Basiglio, 5 aprile 2018

L'opinione di Mediolanum

La Storia insegna

Per comprendere il presente a volte basta semplicemente leggere il passato, anche quello prossimo. Così possiamo dare una spiegazione a fenomeni che ci appaiono nuovi e inaspettati e invece sono il manifestarsi di corsi e ricorsi storici.

Come possiamo dunque inquadrare la questione su cui l’opinione pubblica mondiale si sta interrogando in questi giorni relativamente a Mark Zuckerberg e alla sua creatura Facebook?

Alcuni sostengono che basterebbe il coraggio politico di uno Sherman Act con cui Theodore Roosevelt, 26º Presidente USA, premio Nobel per la pace, uno dei quattro volti scolpiti sul Monte Rushomore, eletto all'età di 42 anni e ancora oggi la persona più giovane ad aver ricoperto la carica di presidente degli Stati Uniti, “ha saputo combattere il lato oscuro, monopolista, dei capitani dell’industria e della finanza che hanno guidato lo straordinario sviluppo dell’Ottocento, fino al punto di definirli Robber Barons” (1).

Nel corso di due mandati infatti Roosevelt dissolse 44 monopoli con l’obiettivo di rivitalizzate l’economia attraverso la libera concorrenza.

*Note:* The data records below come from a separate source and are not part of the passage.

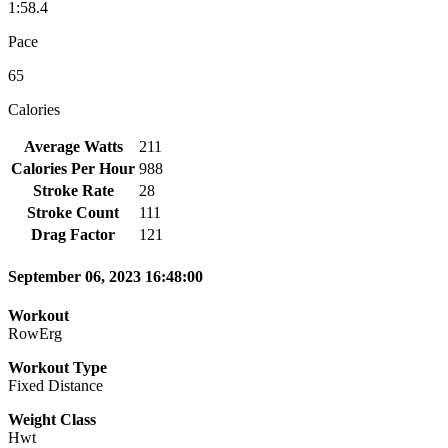
1:58.4
Pace
65
Calories
Average Watts
211
Calories Per Hour
988
Stroke Rate
28
Stroke Count
111
Drag Factor
121
September 06, 2023 16:48:00
Workout
RowErg
Workout Type
Fixed Distance
Weight Class
Hwt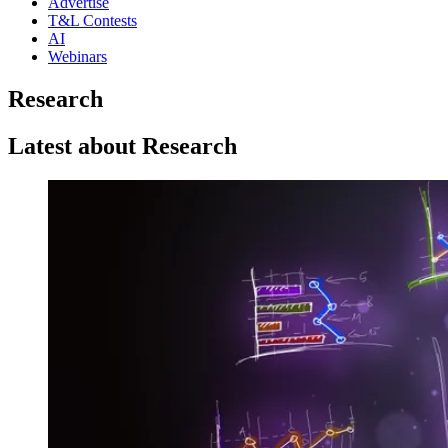
Advertise
T&L Contests
AI
Webinars
Research
Latest about Research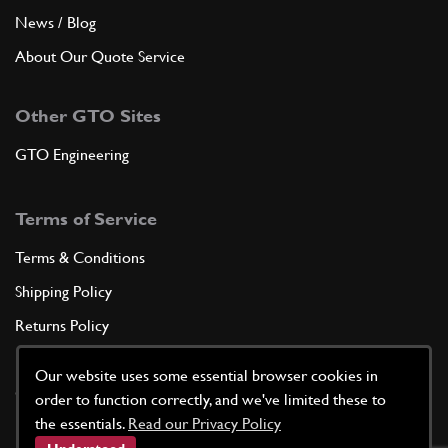
News / Blog
About Our Quote Service
Other GTO Sites
GTO Engineering
Terms of Service
Terms & Conditions
Shipping Policy
Returns Policy
Privacy Policy
Our website uses some essential browser cookies in
Cookie Policy
order to function correctly, and we've limited these to
the essentials.
Read our Privacy Policy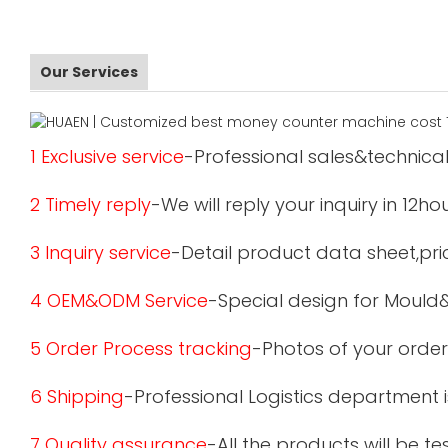
Our Services
1 Exclusive service
-Professional sales&technical
2 Timely reply
-We will reply your inquiry in 12ho
3 Inquiry service
-Detail product data sheet,pric
4 OEM&ODM Service
-Special design for Mould
5 Order Process tracking
-Photos of your order
6 Shipping
-Professional Logistics department 
7 Quality assurance
-All the products will be 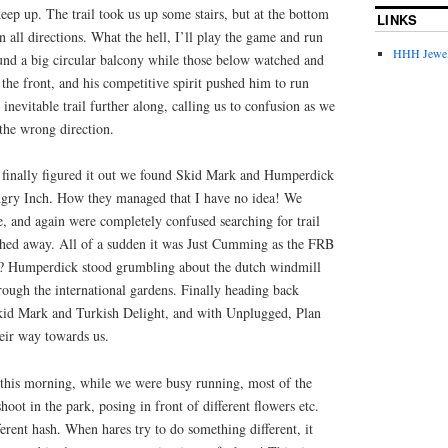
keep up. The trail took us up some stairs, but at the bottom
LINKS
n all directions. What the hell, I’ll play the game and run
HHH Jewel
ound a big circular balcony while those below watched and
the front, and his competitive spirit pushed him to run
inevitable trail further along, calling us to confusion as we
 the wrong direction.
 finally figured it out we found Skid Mark and Humperdick
ngry Inch. How they managed that I have no idea! We
, and again were completely confused searching for trail
hed away. All of a sudden it was Just Cumming as the FRB
e? Humperdick stood grumbling about the dutch windmill
ough the international gardens. Finally heading back
kid Mark and Turkish Delight, and with Unplugged, Plan
eir way towards us.
this morning, while we were busy running, most of the
shoot in the park, posing in front of different flowers etc.
ferent hash. When hares try to do something different, it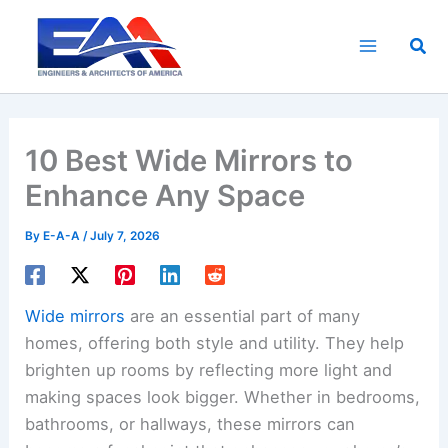
Skip
to
Sea
content
10 Best Wide Mirrors to
Enhance Any Space
By
E-A-A
/
July 7, 2026
Wide mirrors
are an essential part of many
homes, offering both style and utility. They help
brighten up rooms by reflecting more light and
making spaces look bigger. Whether in bedrooms,
bathrooms, or hallways, these mirrors can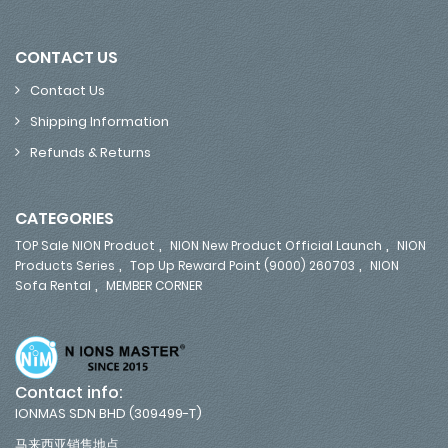
CONTACT US
Contact Us
Shipping Information
Refunds & Returns
CATEGORIES
,
,
TOP Sale NION Product
NION New Product Official Launch
NION
,
,
Products Series
Top Up Reward Point (9000) 260703
NION
,
Sofa Rental
MEMBER CORNER
Contact info:
IONMAS SDN BHD (309499-T)
马来西亚销售地点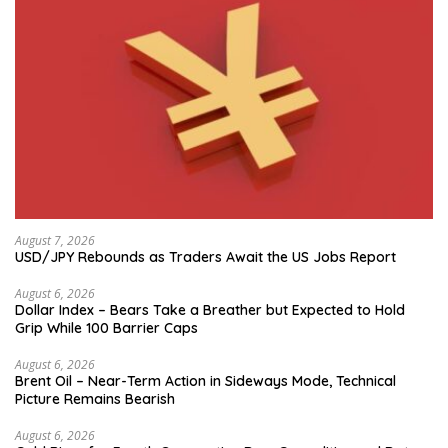
August 7, 2026
USD/JPY Rebounds as Traders Await the US Jobs Report
August 6, 2026
Dollar Index – Bears Take a Breather but Expected to Hold
Grip While 100 Barrier Caps
August 6, 2026
Brent Oil – Near-Term Action in Sideways Mode, Technical
Picture Remains Bearish
August 6, 2026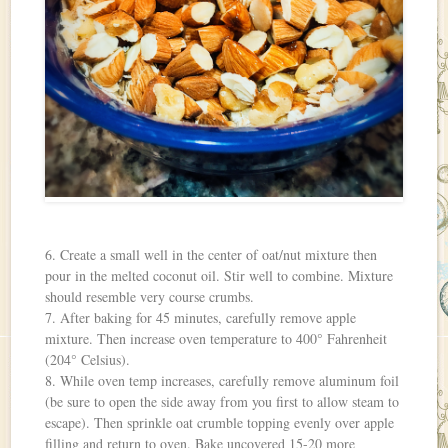
6. Create a small well in the center of oat/nut mixture then
pour in the melted coconut oil. Stir well to combine. Mixture
should resemble very course crumbs.
7. After baking for 45 minutes, carefully remove apple
mixture. Then increase oven temperature to 400° Fahrenheit
(204° Celsius).
8. While oven temp increases, carefully remove aluminum foil
(be sure to open the side away from you first to allow steam to
escape). Then sprinkle oat crumble topping evenly over apple
filling and return to oven. Bake uncovered 15-20 more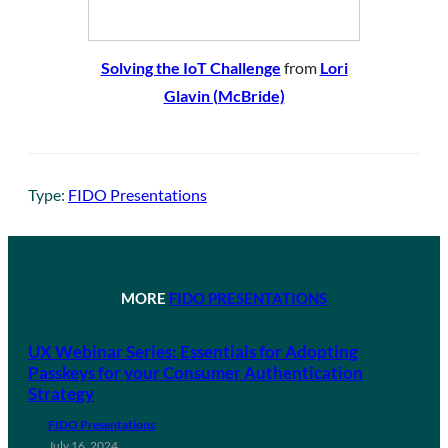
Solving the IoT Challenge
from
Lori
Glavin (McBride)
Type:
FIDO Presentations
MORE
FIDO PRESENTATIONS
UX Webinar Series: Essentials for Adopting
Passkeys for your Consumer Authentication
Strategy
FIDO Presentations
July 16, 2024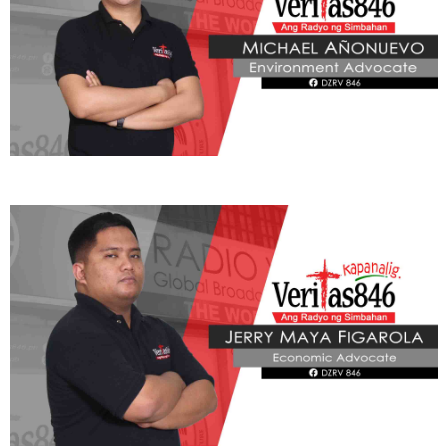
makapagpahinga, makapagdasal, at makapagtuon sa mga
nakabinbing gawain.
Ayon kay Fr. Gaston, mahalaga rin ang pangangalaga sa
kalusugan bilang bahagi ng paglilingkod sa Diyos at sa kapwa.
Ibinahagi rin ng Pari na tulad ni Pope Leo XIV na regular na
naglalaro ng tennis, maging si St. John Paul II ay kilala sa
paglangoy at pag-ski upang mapanatili ang mabuting kalusugan
habang ginagampanan ang kanyang ministeryo.
“Kailangan din ng Santo Papa ng exercise kaya tayo rin sana ay nag-
e-exercise tayo… Dapat malakas din tayo upang makapag-serve sa
ating kapwa, makapag-serve sa ating Panginoon.”
Bahagi ng
pahayag ni Fr. Gaston sa Radyo Veritas.
Pagbabahagi ni Fr. Gaston, pagbalik sa Vatican ay agad na
ipinagpatuloy ng Santo Papa ang kanyang mga pastoral na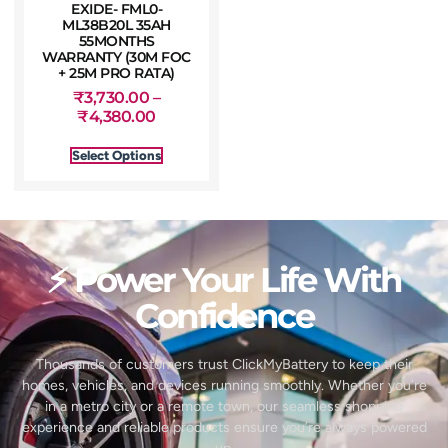
EXIDE- FML0-
ML38B20L 35AH
55MONTHS
WARRANTY (30M FOC
+ 25M PRO RATA)
₹
3,730.00
–
₹
4,380.00
Select Options
⚡ Power Your Life With
Confidence
Thousands of customers trust ClickMyBattery to keep their
homes, vehicles, and devices running smoothly. Whether you’re
in a metro city or a remote town, our seamless shopping
experience and reliable products ensure you’re always powered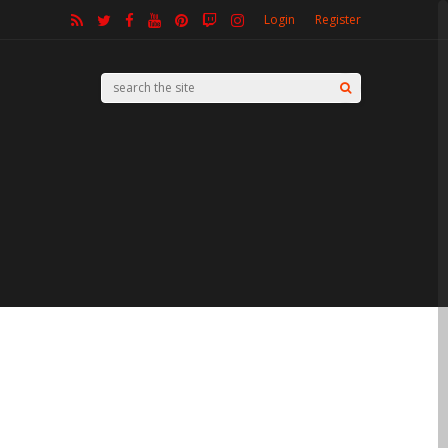
Login
Register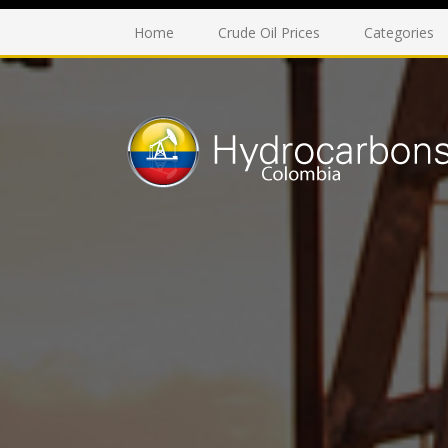
Home
Crude Oil Prices
Categories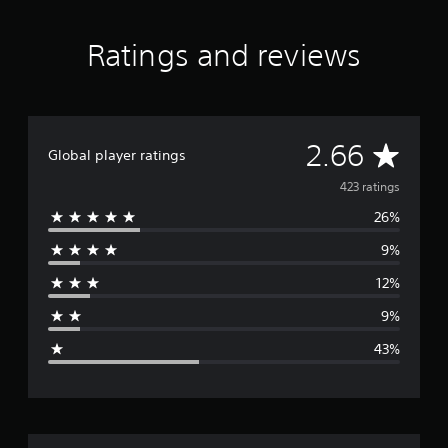
t
i
Ratings and reviews
n
g
s
A
2.66
Global player ratings
v
423 ratings
26%
e
9%
r
12%
a
9%
g
43%
e
r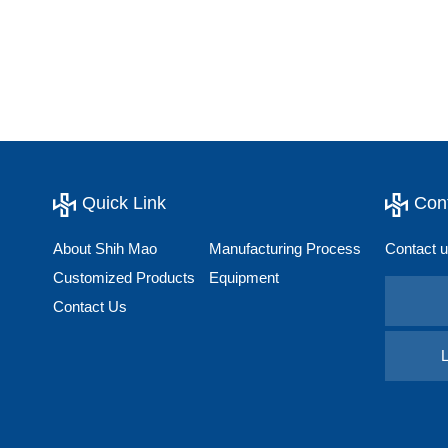
Quick Link
Con
About Shih Mao
Manufacturing Process
Contact u
Customized Products
Equipment
Contact Us
L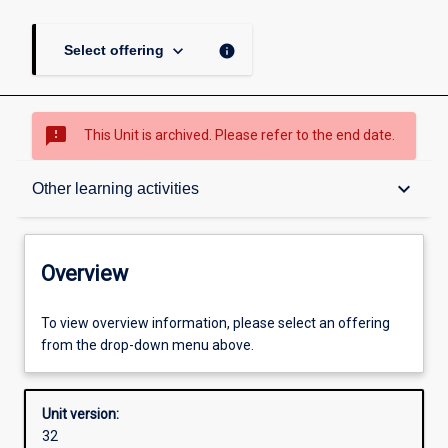
keyboard_arrow_down
info
Select offering
sms_failed
This Unit is archived. Please refer to the end date.
Overview
keyboard_arrow_down
Other learning activities
Academic contacts
Overview
Offerings
To view overview information, please select an offering
from the drop-down menu above.
Requisites
Unit version:
32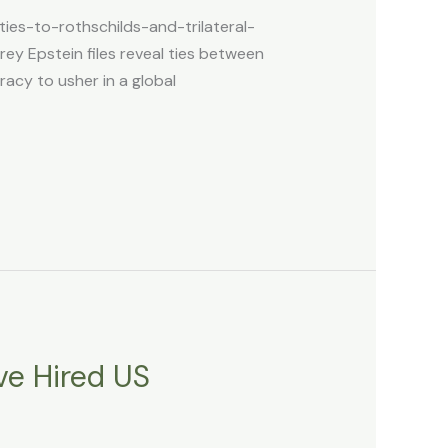
ies-to-rothschilds-and-trilateral-
ey Epstein files reveal ties between
racy to usher in a global
ve Hired US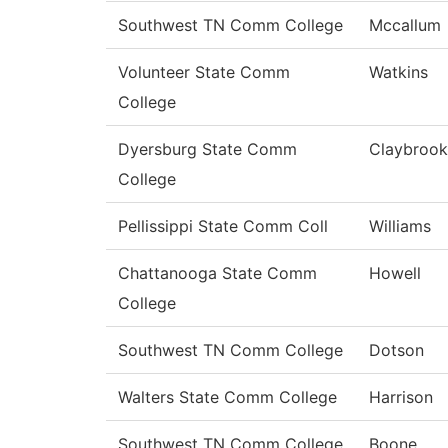
Southwest TN Comm College
Mccallum
Volunteer State Comm
Watkins
College
Dyersburg State Comm
Claybrook
College
Pellissippi State Comm Coll
Williams
Chattanooga State Comm
Howell
College
Southwest TN Comm College
Dotson
Walters State Comm College
Harrison
Southwest TN Comm College
Boone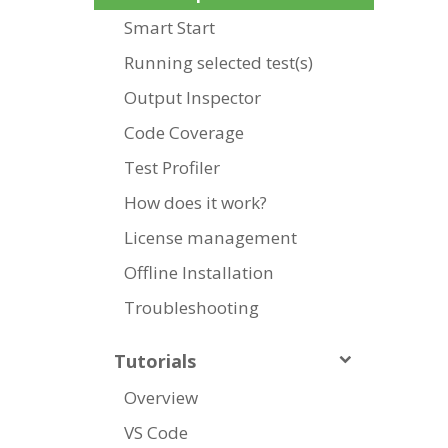
Smart Start
Running selected test(s)
Output Inspector
Code Coverage
Test Profiler
How does it work?
License management
Offline Installation
Troubleshooting
Tutorials
Overview
VS Code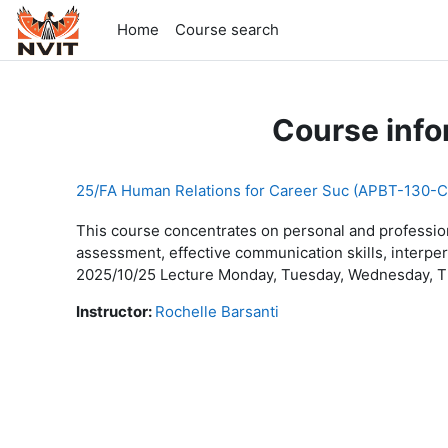
Skip to main content
Home
Course search
Course info
25/FA Human Relations for Career Suc (APBT-130-C
This course concentrates on personal and profession
assessment, effective communication skills, interper
2025/10/25 Lecture Monday, Tuesday, Wednesday, Th
Instructor:
Rochelle Barsanti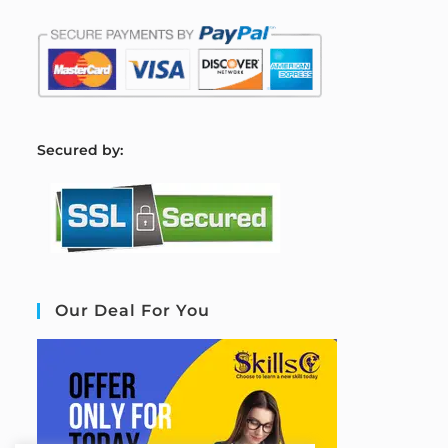
S
ecured by:
Our Deal For You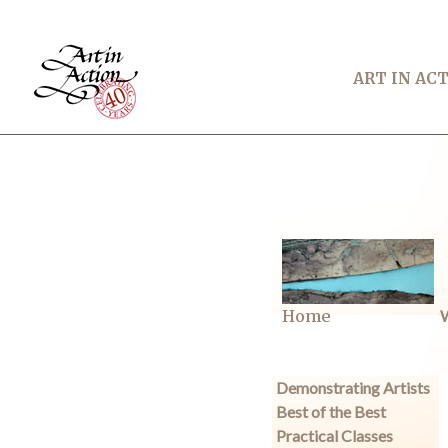
ART IN AC
Home
W
Demonstrating Artists
Best of the Best
Practical Classes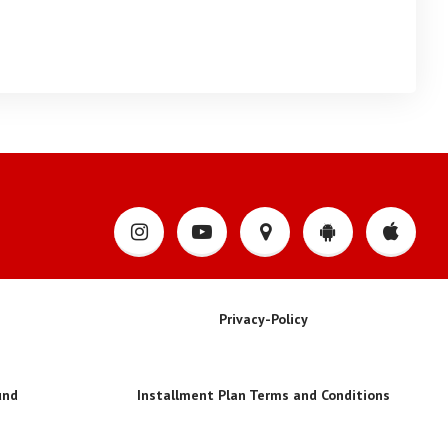
Privacy-Policy
und
Installment Plan Terms and Conditions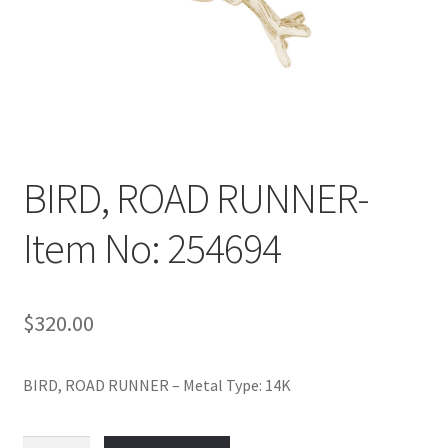
Policy
Shop
BIRD, ROAD RUNNER-
Item No: 254694
$
320.00
BIRD, ROAD RUNNER – Metal Type: 14K
BIRD,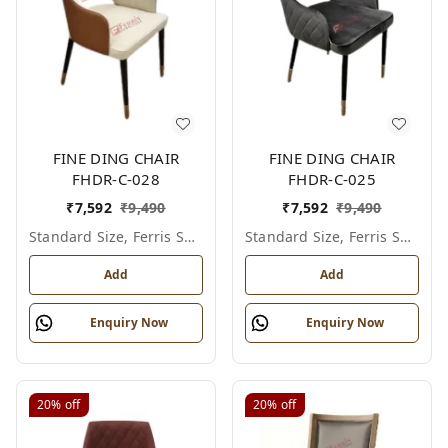
FINE DING CHAIR
FINE DING CHAIR
FHDR-C-028
FHDR-C-025
₹
7,592
₹
9,490
₹
7,592
₹
9,490
Standard Size, Ferris Shade Card
Standard Size, Ferris Shade Card
Add
Add
Enquiry Now
Enquiry Now
20%
off
20%
off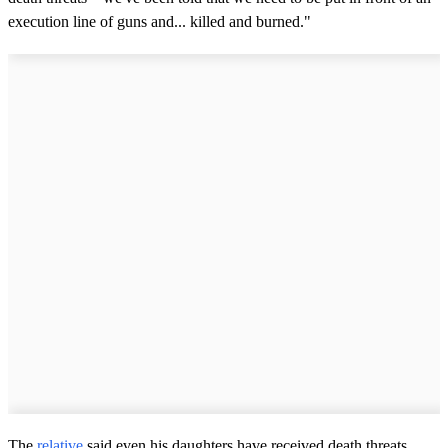
execution line of guns and... killed and burned."
The
relative
said even his daughters have received death threats,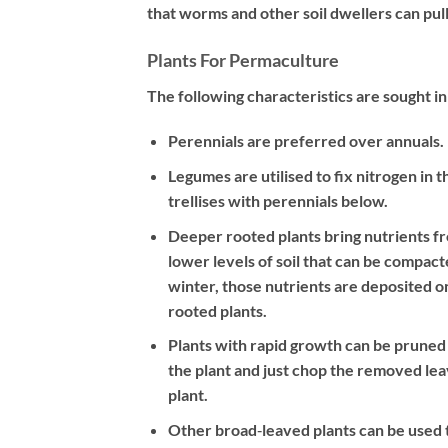
that worms and other soil dwellers can pull
Plants For Permaculture
The following characteristics are sought i
Perennials are preferred over annuals.
Legumes are utilised to fix nitrogen in 
trellises with perennials below.
Deeper rooted plants bring nutrients f
lower levels of soil that can be compact
winter, those nutrients are deposited o
rooted plants.
Plants with rapid growth can be pruned 
the plant and just chop the removed leav
plant.
Other broad‐leaved plants can be used t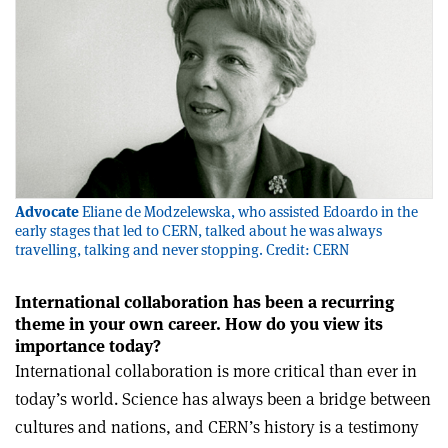
Advocate
Eliane de Modzelewska, who assisted Edoardo in the
early stages that led to CERN, talked about he was always
travelling, talking and never stopping. Credit: CERN
International collaboration has been a recurring
theme in your own career. How do you view its
importance today?
International collaboration is more critical than ever in
today’s world. Science has always been a bridge between
cultures and nations, and CERN’s history is a testimony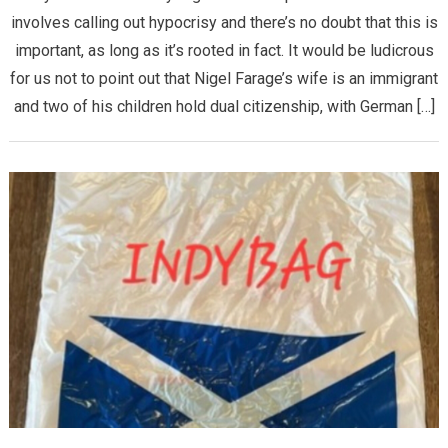
involves calling out hypocrisy and there’s no doubt that this is
important, as long as it’s rooted in fact. It would be ludicrous
for us not to point out that Nigel Farage’s wife is an immigrant
and two of his children hold dual citizenship, with German […]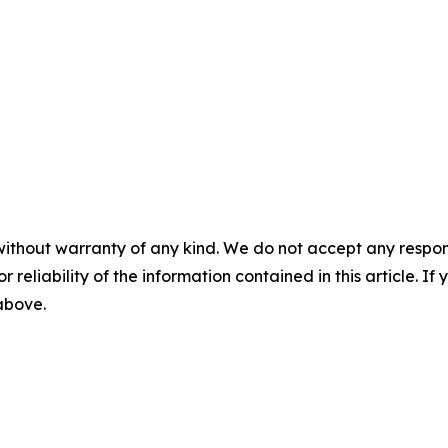
without warranty of any kind. We do not accept any responsib
r reliability of the information contained in this article. I
 above.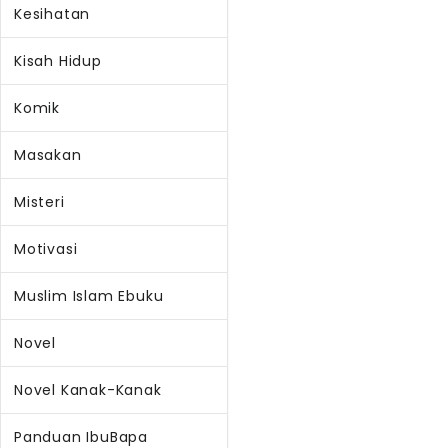
Kesihatan
Kisah Hidup
Komik
Masakan
Misteri
Motivasi
Muslim Islam Ebuku
Novel
Novel Kanak-Kanak
Panduan IbuBapa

Suo convincimento era che le corporation dovessero essere regolate e non distrutte. Oggetto della sua azione furono giganti come la Northern Securities Company di J. P. Morgan, lo Standard Oil Trust di John D. Rockefeller e il Tobacco Trust di James B. Duke. Da allora a oggi il sistema internazionale si è dotato di una legislazione antitrust e l’interventismo dei governi è giudicato sorpassato e la concorrenza sleale è regolata in modo dettagliato.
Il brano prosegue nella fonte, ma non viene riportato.